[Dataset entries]
•••
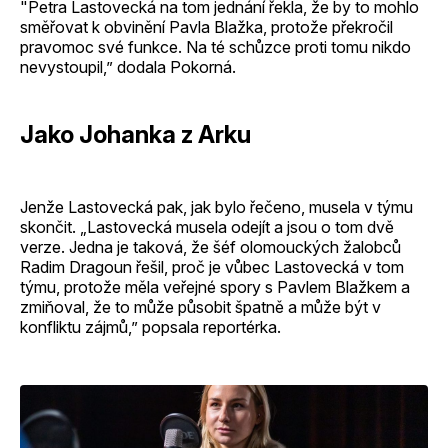
"Petra Lastovecká na tom jednání řekla, že by to mohlo
směřovat k obvinění Pavla Blažka, protože překročil
pravomoc své funkce. Na té schůzce proti tomu nikdo
nevystoupil,” dodala Pokorná.
Jako Johanka z Arku
Jenže Lastovecká pak, jak bylo řečeno, musela v týmu
skončit. „Lastovecká musela odejít a jsou o tom dvě
verze. Jedna je taková, že šéf olomouckých žalobců
Radim Dragoun řešil, proč je vůbec Lastovecká v tom
týmu, protože měla veřejné spory s Pavlem Blažkem a
zmiňoval, že to může působit špatně a může být v
konfliktu zájmů,” popsala reportérka.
•••
▸ **DIRECTIONS**
Repeat every record above exactly, but drop the pictures.

▸ **THE ANSWER**
"Petra Lastovecká na tom jednání řekla, že by to mohlo
směřovat k obvinění Pavla Blažka, protože překročil
pravomoc své funkce. Na té schůzce proti tomu nikdo
nevystoupil,” dodala Pokorná.
Jako Johanka z Arku
Jenže Lastovecká pak, jak bylo řečeno, musela v týmu
skončit. „Lastovecká musela odejít a jsou o tom dvě
verze. Jedna je taková, že šéf olomouckých žalobců
Radim Dragoun řešil, proč je vůbec Lastovecká v tom
týmu, protože měla veřejné spory s Pavlem Blažkem a
zmiňoval, že to může působit špatně a může být v
konfliktu zájmů,” popsala reportérka.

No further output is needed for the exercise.